Some materials such as lead and mercury exhibit an abrupt new behavior when they are cooled to extremely low temperature by liquid Helium to about 4 degrees above absolute zero. Their resistance to electric current flow drops to zero. This superconductive property was discovered in 1911 by Heike Kamerlingh Onnes.
He studied the properties of materials at liquid helium temperatures, and discovered that metals such as lead and mercury lost all resistance when cooled to such temperatures, a phenomenon known as superconductivity (1911).
Kamerlingh-Onnes was elected to the Royal Academy of Sciences in Amsterdam and received the Nobel Prize in physics in 1913 "for his investigations on the properties of matter at low temperatures which led, inter alia, to the production of liquid helium."
Advances in Superconductivity |
The production of liquid Helium is expensive and difficult. There has been an
interesting search in the past 100 years for materials that would exhibit superconductivity at warmer temperatures.
The holy grail would be to achieve it at room temperature requiring no expensive or technically difficult cooling.
Superconducting metals, alloys and compounds were discovered.
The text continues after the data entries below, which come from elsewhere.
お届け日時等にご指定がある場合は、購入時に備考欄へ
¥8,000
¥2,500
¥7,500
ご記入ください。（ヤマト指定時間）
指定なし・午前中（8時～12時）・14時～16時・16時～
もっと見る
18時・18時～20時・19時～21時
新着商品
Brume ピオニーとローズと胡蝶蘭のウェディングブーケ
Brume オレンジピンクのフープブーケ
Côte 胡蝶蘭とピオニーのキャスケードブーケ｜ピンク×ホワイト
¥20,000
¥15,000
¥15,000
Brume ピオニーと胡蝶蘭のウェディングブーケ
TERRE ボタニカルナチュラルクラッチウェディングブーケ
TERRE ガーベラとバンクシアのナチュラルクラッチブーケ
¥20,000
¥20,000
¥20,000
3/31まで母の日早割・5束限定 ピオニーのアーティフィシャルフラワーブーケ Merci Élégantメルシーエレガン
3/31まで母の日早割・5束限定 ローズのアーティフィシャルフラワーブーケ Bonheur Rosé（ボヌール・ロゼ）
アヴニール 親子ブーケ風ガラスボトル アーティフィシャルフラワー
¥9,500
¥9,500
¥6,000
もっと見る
In 1941 niobium-nitride was found to superconduct at 16 K. In 1953 vanadium-silicon displayed superconductive properties at 17.5 K. And, in 1962 scientists at Westinghouse developed the first commercial superconducting wire, an alloy of niobium and titanium (NbTi). High-energy, particle-accelerator electromagnets made of copper-clad niobium-titanium were then developed in the 1960s at the Rutherford-Appleton Laboratory in the UK, and were first employed in a superconducting accelerator at the Fermilab Tevatron in the US in 1987.
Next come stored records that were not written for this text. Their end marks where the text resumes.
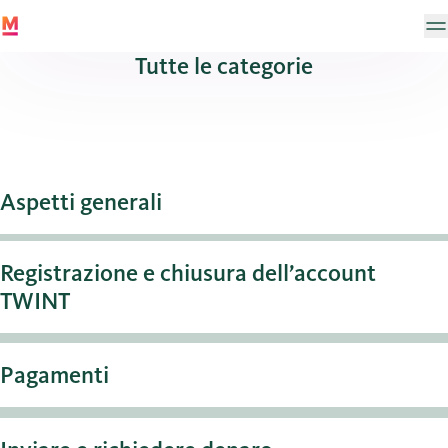
Tutte le categorie
Aspetti generali
Registrazione e chiusura dell’account
TWINT
Pagamenti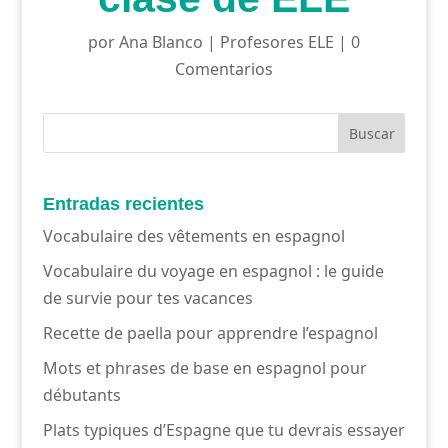
por
Ana Blanco
|
Profesores ELE
|
0
Comentarios
Entradas recientes
Vocabulaire des vêtements en espagnol
Vocabulaire du voyage en espagnol : le guide
de survie pour tes vacances
Recette de paella pour apprendre l’espagnol
Mots et phrases de base en espagnol pour
débutants
Plats typiques d’Espagne que tu devrais essayer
Then, in 1986, a truly breakthrough discovery was made in the field of superconductivity. Alex Müller and Georg Bednorz (above), researchers at the IBM Research Laboratory in Rüschlikon, Switzerland, created a brittle ceramic compound that superconducted at the highest temperature then known: 30 K. What made this discovery so remarkable was that ceramics are normally insulators. They don't conduct electricity well at all. So, researchers had not considered them as possible high-temperature superconductor candidates. The Lanthanum, Barium, Copper and Oxygen compound that Müller and Bednorz synthesized, behaved in a not-as-yet-understood way.
Researchers around the world began "cooking" up ceramics of every imaginable combination in a quest for higher and higher critical temperatures, Tc. In January of 1987 a research team at the University of Alabama-Huntsville substituted Yttrium for Lanthanum in the Müller and Bednorz molecule and achieved an incredible 92 K Tc.
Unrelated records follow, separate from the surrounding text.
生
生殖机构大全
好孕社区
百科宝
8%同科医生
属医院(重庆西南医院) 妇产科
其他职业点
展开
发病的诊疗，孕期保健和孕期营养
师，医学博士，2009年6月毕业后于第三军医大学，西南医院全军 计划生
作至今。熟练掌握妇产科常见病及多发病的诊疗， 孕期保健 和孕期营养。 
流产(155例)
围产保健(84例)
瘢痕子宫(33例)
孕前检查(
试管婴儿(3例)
For the first time, a material had been found that would superconduct at temperatures warmer than liquid nitrogen - a commonly available coolant.
A great step in understanding how matter behaves at extreme cold temperatures occurred in 1933. German researchers Walther Meissner and Robert Ochsenfeld discovered that a superconducting material will repel a magnetic field. A magnet moving by an ordinary conductor induces currents in the conductor. This is the principle on which the electric generator operates. But, in a superconductor the induced currents exactly mirror the magnetic field that would have otherwise penetrated the superconducting material.
That mirroring magnetic field causes the magnet to be repelled. This is known as the "
Meissner effect". The Meissner effect is strong enough that a magnet can actually be levitated over a superconductive material. This short video will demonstrate the effect.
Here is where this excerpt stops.